Kubernetes (k8s) is an open-source system meant to help manage containers in a distributed environment. All important tasks should be achieved with it - from app lifecycle, service health, and world-renounced auto-scaling. The maker of this sublime software engineering was, of course, Google. According to credible sources, Alphabet was running all its services (Mail, Search, Maps, etc.) since 2006 on containers. As a result, they ended up building two different, in-house, container-management systems with Borg and Omega before the rise of Kubernetes.
Kubernetes helps with our application-oriented infrastructure
Besides higher levels of utilization, containerization transforms the data center into an application-oriented infrastructure by encapsulating the application environment making life easier for our dear devs and DevOps. Improvement of application deployment and introspection was made by the early shift towards the management of application rather than machines via management APIs. Moreover, to this subject, Docker container image format hardens this abstraction by eliminating some implicit OS dependencies or user input to share image data between containers.
If we see containers as the ‘unit of management’ we have to think of resource limits, metadata for propagation, logging and monitoring, and auto-healing capabilities. This approach proved to have multiple benefits like relieving devs and DevOps from computing specifications, ease of scalability for new hardware and OS upgrades and application-related telemetry (CPU, memory, disk).
Capacity Planning and Cost Forecasting
Because costs are pivotal to our survival at this early stage, one of the most important evaluation criteria in choosing a container-management system was the capability of real-time resource monitoring with the capability of assigning a near-real-time cost to it. Kubernetes does a good job in managing and reporting used/available clusters resources, however, we needed a solution that gave us the overview of our capacity maximums vs cost. After some research and questions among our DevOps friends, we decided to give it a try with Kubernetes Opex Analytics. The tool is licensed under Apache 2.0 and seems to have a qualitative, yet young, standing community.
We are happy to support this project, even if it’s a small contribution at this stage. We’ll dedicate a follow-up article for it.
In an application-oriented infrastructure, scaling is key to performance towards your users. According to our initial tests, Kubernetes manages to lead this category as well – not necessarily in terms of speed. K8s native horizontal scaling logic is, of course, simple in essence: it’s built on a continuous sensor (see it as a permanent, configurable heartbeat) against a certain threshold.

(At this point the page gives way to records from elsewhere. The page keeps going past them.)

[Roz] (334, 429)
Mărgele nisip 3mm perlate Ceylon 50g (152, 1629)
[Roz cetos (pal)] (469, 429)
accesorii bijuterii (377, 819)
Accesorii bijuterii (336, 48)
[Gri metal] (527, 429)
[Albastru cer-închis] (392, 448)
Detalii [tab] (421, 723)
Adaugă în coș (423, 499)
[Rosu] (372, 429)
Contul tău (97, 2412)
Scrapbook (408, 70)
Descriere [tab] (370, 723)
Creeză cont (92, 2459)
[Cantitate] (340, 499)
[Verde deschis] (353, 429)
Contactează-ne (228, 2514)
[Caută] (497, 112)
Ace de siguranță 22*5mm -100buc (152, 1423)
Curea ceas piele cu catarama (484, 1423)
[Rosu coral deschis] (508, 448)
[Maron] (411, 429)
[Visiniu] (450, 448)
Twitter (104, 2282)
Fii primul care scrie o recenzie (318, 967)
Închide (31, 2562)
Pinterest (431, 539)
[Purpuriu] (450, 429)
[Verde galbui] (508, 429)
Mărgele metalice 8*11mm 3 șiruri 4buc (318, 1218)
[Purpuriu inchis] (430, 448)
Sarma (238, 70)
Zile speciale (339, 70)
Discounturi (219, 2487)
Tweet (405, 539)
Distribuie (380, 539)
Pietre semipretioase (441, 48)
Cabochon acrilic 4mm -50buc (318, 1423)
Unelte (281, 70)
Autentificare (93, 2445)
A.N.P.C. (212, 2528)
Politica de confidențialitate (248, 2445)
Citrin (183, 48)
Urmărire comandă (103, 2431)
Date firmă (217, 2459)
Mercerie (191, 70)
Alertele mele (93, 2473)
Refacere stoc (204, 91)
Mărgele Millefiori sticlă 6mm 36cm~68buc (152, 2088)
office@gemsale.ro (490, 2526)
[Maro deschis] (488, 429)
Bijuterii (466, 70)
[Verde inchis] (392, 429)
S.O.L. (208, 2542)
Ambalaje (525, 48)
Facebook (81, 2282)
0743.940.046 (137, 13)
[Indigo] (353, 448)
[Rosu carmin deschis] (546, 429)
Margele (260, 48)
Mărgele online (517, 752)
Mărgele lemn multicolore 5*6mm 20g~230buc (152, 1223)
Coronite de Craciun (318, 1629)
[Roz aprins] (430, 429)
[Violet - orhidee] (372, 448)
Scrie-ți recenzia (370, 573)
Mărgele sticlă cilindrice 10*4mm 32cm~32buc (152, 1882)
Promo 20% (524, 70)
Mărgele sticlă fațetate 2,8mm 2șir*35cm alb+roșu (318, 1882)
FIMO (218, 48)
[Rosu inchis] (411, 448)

The algorithm complexity, however, is a different discussion.
Our advice towards people just starting up with Kubernetes is targeted in regards to autoscaling setup: although simple in concept, it proves to be complex in execution and practice (which is a good thing, since we are control freaks). Nevertheless, before starting to dig into K8s autoscaling, a best practice advice would be to inform upfront about to the following:
- kubectl command line is installed (kubectl CLI)
- configure the k8s aggregator level
- autoscaling based on custom metrics (other than default CPU usage)
- Prometheus Monitoring Tool
- TLS encryption, using a reverse proxy
- instrument everything, to the best of your knowledge and capabilities
- build and test scale down rules during CI/CD
Continuous Deployment Strategies
Application delivery is yet another praised reason that convinced us to adopt Kubernetes for our infrastructure.
YAML for K8S gives you awesome advantages like convenience and flexibility while maintenance becomes a simple task (if you add it to source control). We intend to play a lot with maps and lists (or combinations of maps and lists), in order to achieve complex things with it.
Speed is of the essence when it comes to app deployment in order to reduce our time-to-market, allow our customers to experience the newest features as fast as possible and obtain the rawest possible feedback.
We can look into the vast variety of application deployment techniques, but we strongly believe that this subject is already widely covered by most of the K8s community. However, we do think that we should point out a few important criteria that you need to take into consideration for your success:
- choose the right app deployment technique as is crucial to your execution, take your time
- do weight your impact over app and user experience and try assigning a score to each test
- research methods of deployment with the lowest shutdown and boot duration at the expense of a slow roll-out time
- although complex strategies can bring more control, make sure the user test is close to the real app experience
- some strategies can prove to be costly – double-check it fits your needs
In our journey towards offering the next-gen no code software development platform, we have proudly joined the Kubernetes family and we hope we will overcome the burden of complexity ASAP. We have fears about K8s security – we’ll do our best to compensate with our own logic. We like the fact that there’s an abundance of open-source tools (both young or heavily tested) for any task that K8s makes hard. We like the fact that free information is available to everyone.